Contacts: Volker Grimm and Matthias Liess
The Helmholtz Centre for Environmental Research – UFZ, Germany, was established in 1991 as the first and only centre in the Helmholtz Association of National Research Centres (HGF) to be exclusively devoted to environmental research in a great variety of fields. It currently employs around 900 people. UFZ is a worldwide recognised centre of expertise in the remediation and renaturation of contaminated landscapes, as well as the preservation of natural landscapes.
UFZ has the capacity, resources and experience to coordinate this project. Since its foundation UFZ has participated in 116 EU-projects, coordinating 43 of them.
Prof. Dr. Volker Grimm is a senior scientist at the Department of Ecological Modelling and affiliated to the University of Potsdam. He is a world-leading expert in ecological modelling and has recently published the first monograph on individual-based modelling and a general protocol for describing individual-based models. He is the coordinator of the CREAM project, and he advises the PhD project “Pattern-oriented modelling of interspecific competition and recovery” hosted at the UFZ.
PD Dr.

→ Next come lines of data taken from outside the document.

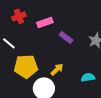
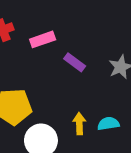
yellow arrow: (57, 69) -> (79, 124), moved, turned -48

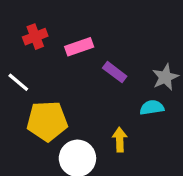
cyan semicircle: (108, 124) -> (152, 108), moved

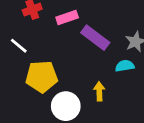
purple rectangle: (115, 72) -> (95, 38), size x1.5

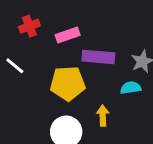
purple rectangle: (95, 38) -> (98, 57), turned -32
yellow pentagon: (42, 77) -> (68, 83), moved

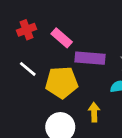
pink rectangle: (68, 35) -> (62, 38), turned 60
white line: (15, 66) -> (28, 69), moved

Matthias Liess is a leading expert in ecotoxicological effect assessment of complex ecological systems. He has published more than 80 peer reviewed papers, books and book chapters and is well ranked in the ISI list of highly cited scientists. He is affiliated to UFZ as Head of Department and as lecturer to the Technical University of Braunschweig, Germany. He is the supervisor of the CREAM PhD project “Experiments on effects of interspecific competition on population recovery.”
- Grimm V, Railsback SF (2005) Individual-based Modeling and Ecology. Princeton University Press, Princeton, N.J., 428 pp.
- Grimm V, Revilla E, Berger U, Jeltsch F, Mooij WM, Railsback SF, Thulke H-H, Weiner J, Wiegand T, DeAngelis DL (2005) Pattern-oriented modeling of agent-based complex systems: lessons from ecology. Science 310: 987-991.
- Liess M, Pieters B, Duquesne S (2006) Long-term signal of population disturbance after pulse exposure to an in-secticide – rapid recovery of abundance, persistent alteration of structure. Environmental Toxicology and Chemistry 25: 1326-1331.